First, let's look at the grub error;
21 : Selected disk does not exist
This error is returned if the device part of a device- or full file name refers to a disk or BIOS device that is not present or not recognized by the BIOS in the system.
Now, from your post;
"Pri. Master Disk: LBA, ATA 33, 46116MB
Pri. Slave Disk: none
It's got two IBM hard drive's in it...one slaved to the other, which is odd it says none above."
If this is what the bios reports, then the bios is not seeing the second drive.
Without knowing what motherboard that you have, so we can know what bios is in the system, you will have to proceed accordingly.
If the drive was seen by the bios before installing Fedora, then the older bios that you have is not seeing the secondary drive because either;
1. The drive went south, or;
2. The geometry of the drive is not being seen correctly by the older bios in your system, with the linux partitions on it.
Try getting into the bios and setting the drive from "auto" detect to "LBA" mode. this changes how the bios sees the geometry of the drive. Older bios' have issues with this and changing to LBA mode usually solves this problem.
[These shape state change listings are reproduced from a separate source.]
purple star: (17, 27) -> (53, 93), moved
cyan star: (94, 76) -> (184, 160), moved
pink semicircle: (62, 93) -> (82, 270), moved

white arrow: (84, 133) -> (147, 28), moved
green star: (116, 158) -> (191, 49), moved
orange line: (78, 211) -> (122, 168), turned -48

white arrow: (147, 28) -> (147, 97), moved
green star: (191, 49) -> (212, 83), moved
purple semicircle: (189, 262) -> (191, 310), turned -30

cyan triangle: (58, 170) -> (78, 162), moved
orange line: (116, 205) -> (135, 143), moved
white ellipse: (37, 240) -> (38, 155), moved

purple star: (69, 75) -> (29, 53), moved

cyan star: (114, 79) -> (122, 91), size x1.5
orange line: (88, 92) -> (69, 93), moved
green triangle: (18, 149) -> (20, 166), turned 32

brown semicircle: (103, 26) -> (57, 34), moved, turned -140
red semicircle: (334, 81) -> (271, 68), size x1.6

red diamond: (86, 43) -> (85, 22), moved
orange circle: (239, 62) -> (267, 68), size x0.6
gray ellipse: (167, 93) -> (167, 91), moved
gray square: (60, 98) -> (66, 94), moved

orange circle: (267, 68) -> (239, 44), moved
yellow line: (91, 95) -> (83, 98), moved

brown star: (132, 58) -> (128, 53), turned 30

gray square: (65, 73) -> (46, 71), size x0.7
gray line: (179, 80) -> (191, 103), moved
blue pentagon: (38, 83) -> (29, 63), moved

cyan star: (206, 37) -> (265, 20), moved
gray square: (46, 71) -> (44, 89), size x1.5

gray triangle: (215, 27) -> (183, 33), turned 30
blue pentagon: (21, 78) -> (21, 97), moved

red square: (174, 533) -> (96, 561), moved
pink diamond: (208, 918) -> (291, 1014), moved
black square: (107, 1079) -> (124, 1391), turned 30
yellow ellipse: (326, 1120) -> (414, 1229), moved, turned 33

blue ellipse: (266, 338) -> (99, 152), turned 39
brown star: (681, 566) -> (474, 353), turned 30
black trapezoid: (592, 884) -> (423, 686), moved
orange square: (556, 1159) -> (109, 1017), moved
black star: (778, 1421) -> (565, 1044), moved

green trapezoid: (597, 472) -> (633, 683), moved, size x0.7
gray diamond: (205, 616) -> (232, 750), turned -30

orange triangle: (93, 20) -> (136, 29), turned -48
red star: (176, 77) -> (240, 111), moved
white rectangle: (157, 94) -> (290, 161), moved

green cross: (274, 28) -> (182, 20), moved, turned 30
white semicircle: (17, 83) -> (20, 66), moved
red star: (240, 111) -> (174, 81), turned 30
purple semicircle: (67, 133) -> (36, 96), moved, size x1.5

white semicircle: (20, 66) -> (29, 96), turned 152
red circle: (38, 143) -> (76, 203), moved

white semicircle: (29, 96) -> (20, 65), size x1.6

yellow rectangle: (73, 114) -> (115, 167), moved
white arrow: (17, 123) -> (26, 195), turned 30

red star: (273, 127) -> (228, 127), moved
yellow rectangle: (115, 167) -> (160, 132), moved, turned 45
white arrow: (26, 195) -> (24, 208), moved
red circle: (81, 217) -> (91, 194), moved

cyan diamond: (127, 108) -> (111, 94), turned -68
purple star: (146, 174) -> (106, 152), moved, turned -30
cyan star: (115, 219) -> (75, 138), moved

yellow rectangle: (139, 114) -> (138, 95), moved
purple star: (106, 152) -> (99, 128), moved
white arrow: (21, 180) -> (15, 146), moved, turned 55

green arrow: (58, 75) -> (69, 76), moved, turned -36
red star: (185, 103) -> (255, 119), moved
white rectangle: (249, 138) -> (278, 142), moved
Then see if the drive is seen by the bios.
It would be nice to know the model number of the affected drive. What size hard drive is it?
"Was accessing the second hard drive just peachy in windows, then I tried to put fedora core 5 on it. During installation, I selected to put grub on MBR, but it did install a boot directory on the second hard drive as well. I also selected it to load Other (which I labeled windows) by default. To begin with it simply booted up into windows like grub didn't exist"
In a
default Fedora installation on a second hard drive, Fedora assumes that that is the only drive in the system, unless you pick the advanced partition option when formatting the drive during the installation.
A boot directory on the drive is always made, which houses the vmlinux, initrd, config file,
grub reference files and system.map file.
If you choose to install the actual booloader to the second drive (which is by default in your case when you installed Fedora), the MBR is written to the second drive.
Hence, this is why you booted right into Windows. The MBR of the actual boot drive (primary master) still had the bootloader for Windows only.
Now, this is where things get cloudy. You boot into rescue mode.
Did you make sure that the sysimage was loaded? in Fedora Core 5, during the recue boot, Fedora tries to see the installation and mount the sysimage. You get a message asking if you want to do this, or skip the detection. If there is something wrong, the image is not mounted and you should have received a message that not all the files were loaded.
If you choose the skip this step, then you need to mount the sysimage manually.
Then you can do the
grub-install --recheck /dev/hda
Same applies to running;
"I then tries entering into grub itself and typing:
root (hd1,0)
setup (hd0)
quit "
Then to respond to your other question;
"Anyhow, my grub.conf is as follows: (tho is it even using it, if it's got a boot directoy on the secondary hard drive?) "
Two differnt issues, as described above. There is a /boot partition, with the
reference files described above in it. The MBR is installed wherever you put it, with the actual bootloader.